Source data

______________________________

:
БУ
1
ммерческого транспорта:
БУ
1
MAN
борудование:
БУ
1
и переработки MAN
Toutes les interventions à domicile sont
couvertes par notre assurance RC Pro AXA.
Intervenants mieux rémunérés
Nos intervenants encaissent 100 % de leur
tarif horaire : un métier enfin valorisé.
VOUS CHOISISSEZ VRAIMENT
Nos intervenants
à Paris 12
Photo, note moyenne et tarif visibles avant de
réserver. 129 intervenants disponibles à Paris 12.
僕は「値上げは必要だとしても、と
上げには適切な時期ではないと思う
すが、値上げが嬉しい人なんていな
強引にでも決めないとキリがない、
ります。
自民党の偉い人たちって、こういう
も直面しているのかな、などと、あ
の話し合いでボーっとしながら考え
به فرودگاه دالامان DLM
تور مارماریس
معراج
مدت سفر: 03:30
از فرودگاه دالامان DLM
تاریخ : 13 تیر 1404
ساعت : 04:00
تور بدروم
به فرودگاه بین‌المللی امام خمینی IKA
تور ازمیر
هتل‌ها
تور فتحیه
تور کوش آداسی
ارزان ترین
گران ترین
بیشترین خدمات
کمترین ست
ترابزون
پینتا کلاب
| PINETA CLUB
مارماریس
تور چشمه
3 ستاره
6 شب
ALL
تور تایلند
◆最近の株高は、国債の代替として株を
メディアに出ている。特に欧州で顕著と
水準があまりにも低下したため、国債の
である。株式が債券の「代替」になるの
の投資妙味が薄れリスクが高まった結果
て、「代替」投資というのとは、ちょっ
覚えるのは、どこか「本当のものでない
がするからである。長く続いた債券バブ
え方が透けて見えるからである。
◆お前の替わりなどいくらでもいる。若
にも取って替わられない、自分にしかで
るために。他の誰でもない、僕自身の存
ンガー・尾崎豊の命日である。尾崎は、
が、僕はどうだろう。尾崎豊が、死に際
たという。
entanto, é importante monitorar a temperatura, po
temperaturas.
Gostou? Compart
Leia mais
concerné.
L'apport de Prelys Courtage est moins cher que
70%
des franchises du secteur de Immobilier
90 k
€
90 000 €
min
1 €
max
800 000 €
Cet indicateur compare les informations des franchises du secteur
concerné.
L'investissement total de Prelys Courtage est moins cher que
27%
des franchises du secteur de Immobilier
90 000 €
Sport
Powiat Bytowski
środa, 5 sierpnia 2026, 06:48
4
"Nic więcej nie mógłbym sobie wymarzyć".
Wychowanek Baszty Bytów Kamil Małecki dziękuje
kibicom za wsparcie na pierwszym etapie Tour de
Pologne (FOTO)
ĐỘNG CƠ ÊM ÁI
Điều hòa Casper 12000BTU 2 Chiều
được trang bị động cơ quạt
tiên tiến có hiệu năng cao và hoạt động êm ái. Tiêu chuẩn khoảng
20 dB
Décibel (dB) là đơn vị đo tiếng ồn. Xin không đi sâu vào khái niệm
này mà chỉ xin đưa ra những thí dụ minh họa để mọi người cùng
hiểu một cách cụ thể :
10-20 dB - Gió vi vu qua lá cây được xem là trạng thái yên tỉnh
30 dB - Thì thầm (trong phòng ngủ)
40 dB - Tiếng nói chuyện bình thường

______________________________

## [Task prompt]
Copy each line above that contains the string "tarif".

## [Exercise answer]
tarif horaire : un métier enfin valorisé.
Photo, note moyenne et tarif visibles avant de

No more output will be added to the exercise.